» **WHAT YOU ARE ASKED TO DO**: Retype the opening lines of the data exactly, stopping after the line that contains "закрыто на свадебный банкет". Skip every picture.

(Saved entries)
***
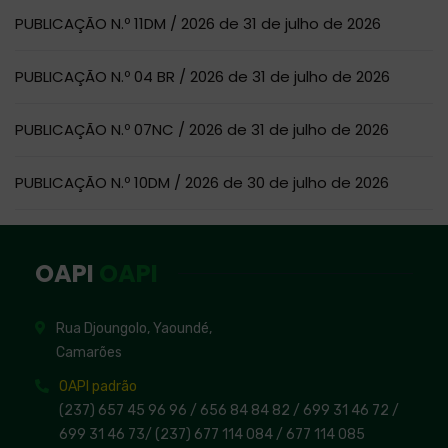
PUBLICAÇÃO N.º 11DM / 2026 de 31 de julho de 2026
PUBLICAÇÃO N.º 04 BR / 2026 de 31 de julho de 2026
PUBLICAÇÃO N.º 07NC / 2026 de 31 de julho de 2026
PUBLICAÇÃO N.º 10DM / 2026 de 30 de julho de 2026
OAPI
OAPI
Rua Djoungolo, Yaoundé,
Camarões
OAPI padrão
(237) 657 45 96 96 /
656 84 84 82
/ 699 31 46 72
/
699 31 46 73
/
(237) 677 114 084 /
677 114 085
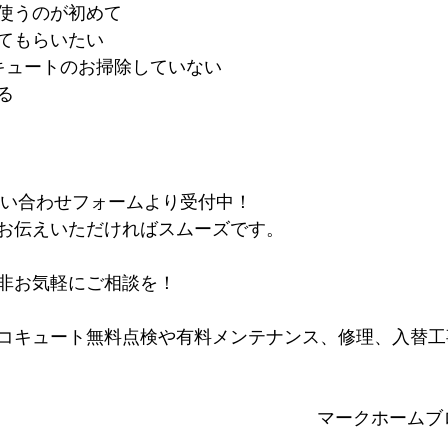
使うのが初めて
てもらいたい
キュートのお掃除していない
る
お問い合わせフォームより受付中！
お伝えいただければスムーズです。
非お気軽にご相談を！
コキュート無料点検や有料メンテナンス、修理、入替工
マークホームブ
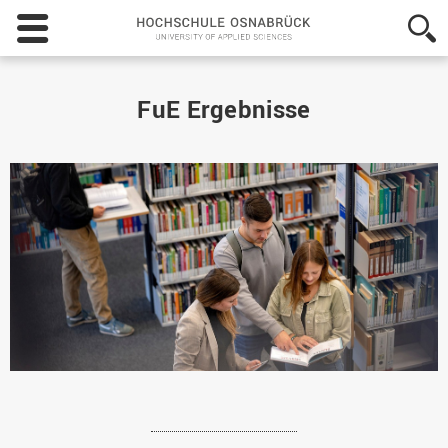
Hochschule
Osnabrück
-
University
of
FuE Ergebnisse
Applied
Sciences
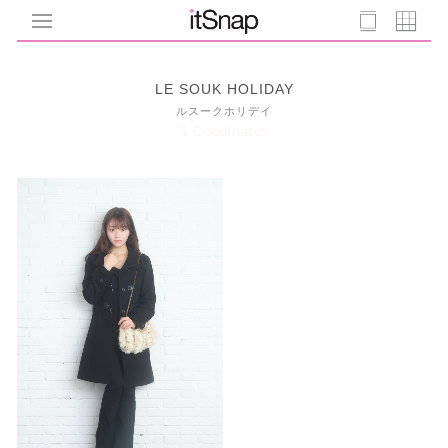
LE SOUK HOLIDAY
ルスークホリデイ
1 Coodinates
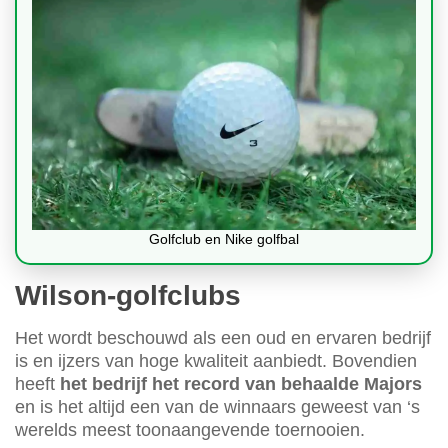
Golfclub en Nike golfbal
Wilson-golfclubs
Het wordt beschouwd als een oud en ervaren bedrijf
is en ijzers van hoge kwaliteit aanbiedt. Bovendien
heeft
het bedrijf het record van behaalde Majors
en is het altijd een van de winnaars geweest van ‘s
werelds meest toonaangevende toernooien.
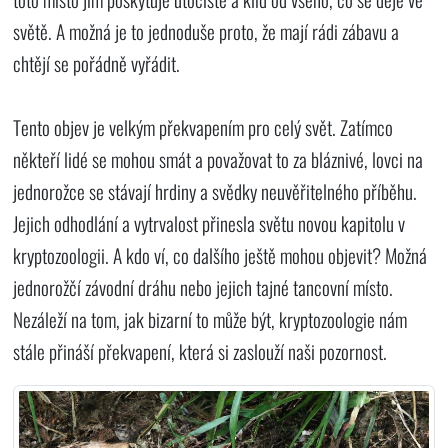
světě. A možná je to jednoduše proto, že mají rádi zábavu a
chtějí se pořádně vyřádit.
Tento objev je velkým překvapením pro celý svět. Zatímco
někteří lidé se mohou smát a považovat to za bláznivé, lovci na
jednorožce se stávají hrdiny a svědky neuvěřitelného příběhu.
Jejich odhodlání a vytrvalost přinesla světu novou kapitolu v
kryptozoologii. A kdo ví, co dalšího ještě mohou objevit? Možná
jednorožčí závodní dráhu nebo jejich tajné tancovní místo.
Nezáleží na tom, jak bizarní to může být, kryptozoologie nám
stále přináší překvapení, která si zaslouží naši pozornost.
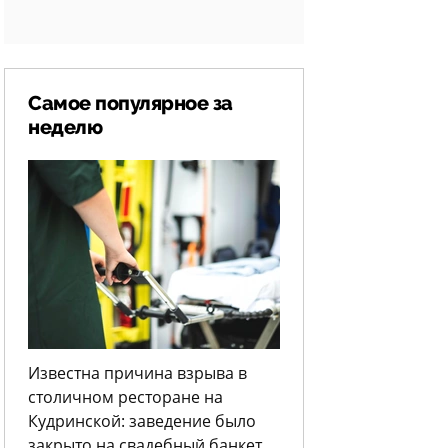
Самое популярное за
неделю
Известна причина взрыва в
столичном ресторане на
Кудринской: заведение было
закрыто на свадебный банкет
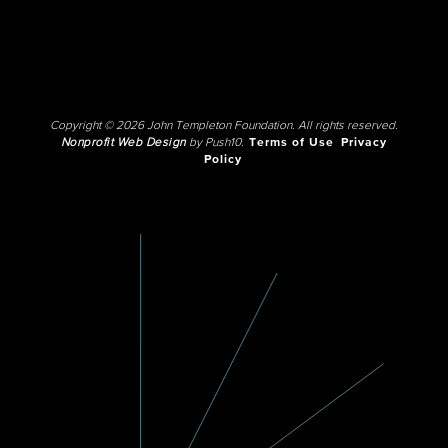
Copyright © 2026 John Templeton Foundation. All rights reserved.
Nonprofit Web Design
by Push10.
Terms of Use
Privacy
Policy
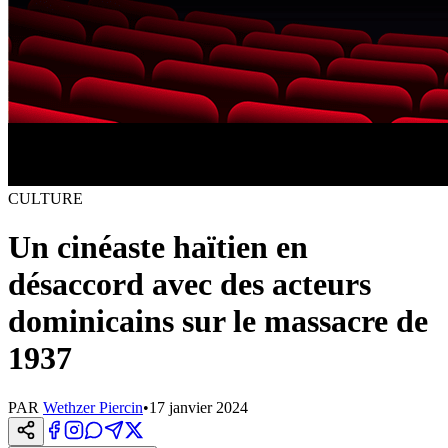
CULTURE
Un cinéaste haïtien en
désaccord avec des acteurs
dominicains sur le massacre de
1937
PAR
Wethzer Piercin
•
17 janvier 2024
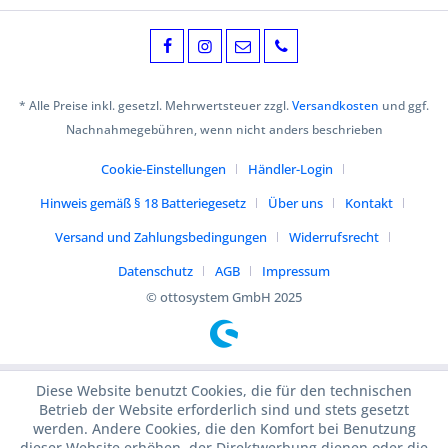
* Alle Preise inkl. gesetzl. Mehrwertsteuer zzgl.
Versandkosten
und ggf.
Nachnahmegebühren, wenn nicht anders beschrieben
Cookie-Einstellungen
Händler-Login
Hinweis gemäß § 18 Batteriegesetz
Über uns
Kontakt
Versand und Zahlungsbedingungen
Widerrufsrecht
Datenschutz
AGB
Impressum
© ottosystem GmbH 2025
Diese Website benutzt Cookies, die für den technischen
Betrieb der Website erforderlich sind und stets gesetzt
werden. Andere Cookies, die den Komfort bei Benutzung
dieser Website erhöhen, der Direktwerbung dienen oder die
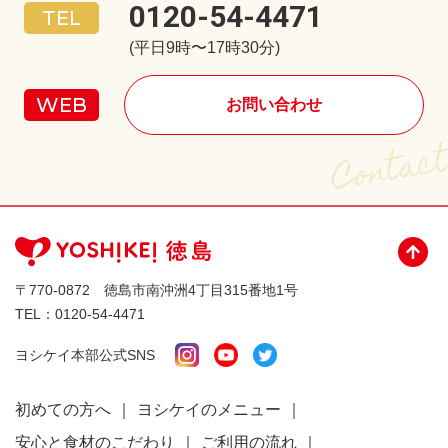
0120-54-4471
(平日9時〜17時30分)
お問い合わせ
〒770-0872 徳島市南沖洲4丁目315番地1号
TEL：
0120-54-4471
ヨシケイ本部公式SNS
初めての方へ
ヨシケイのメニュー
安心と食材のこだわり
ご利用の流れ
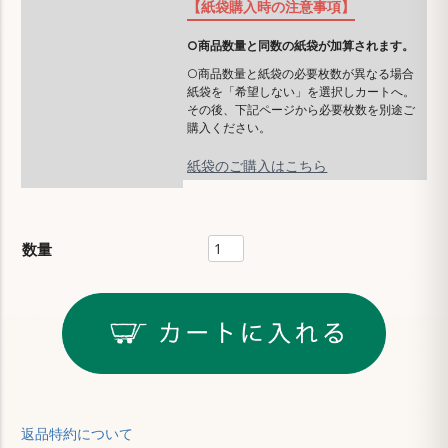
【紙袋購入時の注意事項】
○商品数量と同数の紙袋が加算されます。
○商品数量と紙袋の必要枚数が異なる場合
紙袋を「希望しない」を選択しカートへ。
その後、下記ページから必要枚数を別途ご
購入ください。
紙袋のご購入はこちら
返品特約について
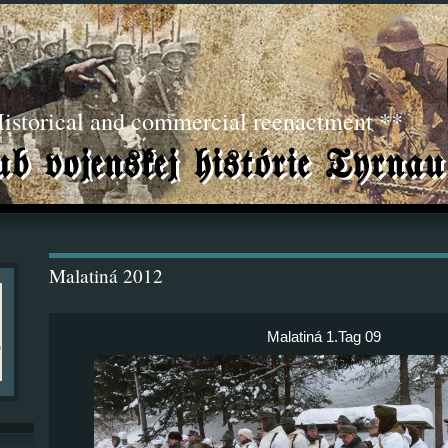
torical and commercial reenactment **
Malatiná 2012
Malatiná 1.Tag 09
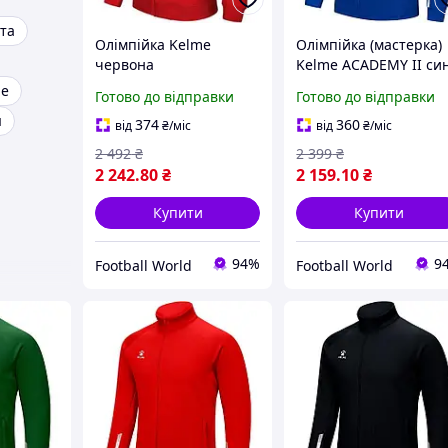
та
Олімпійка Kelme
Олімпійка (мастерка)
червона
Kelme ACADEMY II си
8061WT1009.9600
7461WT1143.9481
me
Готово до відправки
Готово до відправки
я
374
360
від
₴
/міс
від
₴
/міс
2 492
₴
2 399
₴
2 242
.80
₴
2 159
.10
₴
Купити
Купити
94%
9
Football World
Football World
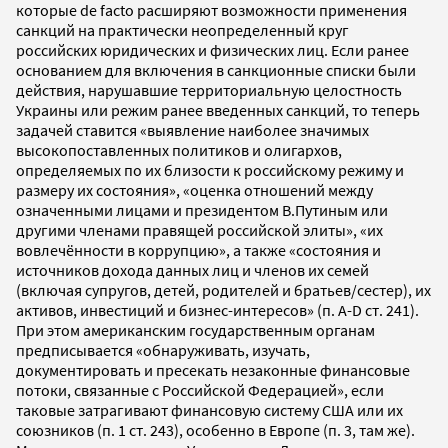
которые de facto расширяют возможности применения
санкций на практически неопределенный круг
российских юридических и физических лиц. Если ранее
основанием для включения в санкционные списки были
действия, нарушавшие территориальную целостность
Украины или режим ранее введенных санкций, то теперь
задачей ставится «выявление наиболее значимых
высокопоставленных политиков и олигархов,
определяемых по их близости к российскому режиму и
размеру их состояния», «оценка отношений между
означенными лицами и президентом В.Путиным или
другими членами правящей российской элиты», «их
вовлечённости в коррупцию», а также «состояния и
источников дохода данных лиц и членов их семей
(включая супругов, детей, родителей и братьев/сестер), их
активов, инвестиций и бизнес-интересов» (п. А-D ст. 241).
При этом американским государственным органам
предписывается «обнаруживать, изучать,
документировать и пресекать незаконные финансовые
потоки, связанные с Российской Федерацией», если
таковые затрагивают финансовую систему США или их
союзников (п. 1 ст. 243), особенно в Европе (п. 3, там же).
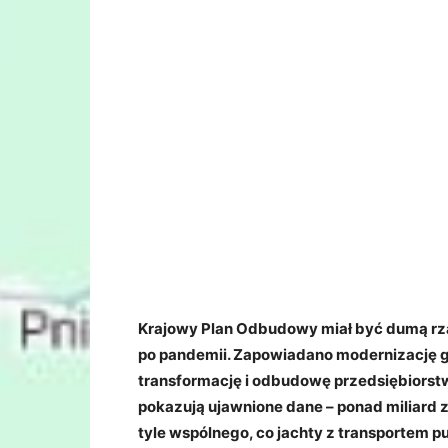
Krajowy Plan Odbudowy miał być dumą rząd
po pandemii. Zapowiadano modernizację go
transformację i odbudowę przedsiębiorstw
pokazują ujawnione dane – ponad miliard z
tyle wspólnego, co jachty z transportem p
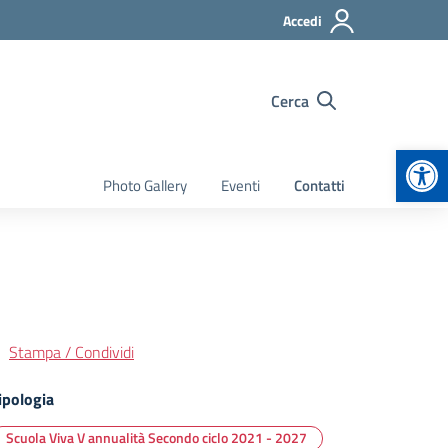
Accedi
Cerca
Apr
Photo Gallery
Eventi
Contatti
Stampa / Condividi
ipologia
Scuola Viva V annualità Secondo ciclo 2021 - 2027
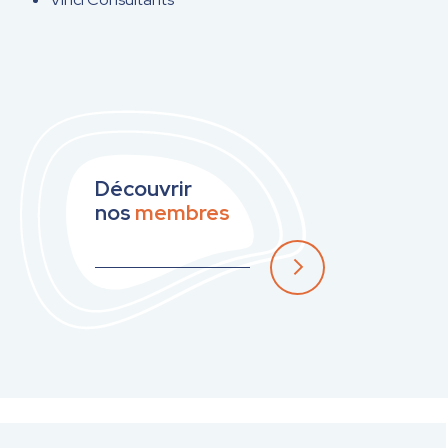
Découvrir
nos
membres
***
» **ANSWER SECTION**:
PUBLICAÇÃO N.º 11DM / 2026 de 31 de julho de 2026
PUBLICAÇÃO N.º 04 BR / 2026 de 31 de julho de 2026
PUBLICAÇÃO N.º 07NC / 2026 de 31 de julho de 2026
PUBLICAÇÃO N.º 10DM / 2026 de 30 de julho de 2026
OAPI
OAPI
Rua Djoungolo, Yaoundé,
Camarões
OAPI padrão
(237) 657 45 96 96 /
656 84 84 82
/ 699 31 46 72
/
699 31 46 73
/
(237) 677 114 084 /
677 114 085
使うのが初めて
てもらいたい
キュートのお掃除していない
る
お問い合わせフォームより受付中！
お伝えいただければスムーズです。
非お気軽にご相談を！
コキュート無料点検や有料メンテナンス、修理、入替工
マークホームブ
Hochschule
Osnabrück
-
University
of
FuE Ergebnisse
Applied
Sciences
LE SOUK HOLIDAY
ルスークホリデイ
1 Coodinates
Golfclub en Nike golfbal
Wilson-golfclubs
Het wordt beschouwd als een oud en ervaren bedrijf
is en ijzers van hoge kwaliteit aanbiedt. Bovendien
heeft
het bedrijf het record van behaalde Majors
en is het altijd een van de winnaars geweest van ‘s
werelds meest toonaangevende toernooien.
světě. A možná je to jednoduše proto, že mají rádi zábavu a
chtějí se pořádně vyřádit.
Tento objev je velkým překvapením pro celý svět. Zatímco
někteří lidé se mohou smát a považovat to za bláznivé, lovci na
jednorožce se stávají hrdiny a svědky neuvěřitelného příběhu.
Jejich odhodlání a vytrvalost přinesla světu novou kapitolu v
kryptozoologii. A kdo ví, co dalšího ještě mohou objevit? Možná
jednorožčí závodní dráhu nebo jejich tajné tancovní místo.
Nezáleží na tom, jak bizarní to může být, kryptozoologie nám
stále přináší překvapení, která si zaslouží naši pozornost.
Самое популярное за
неделю
Известна причина взрыва в
столичном ресторане на
Кудринской: заведение было
закрыто на свадебный банкет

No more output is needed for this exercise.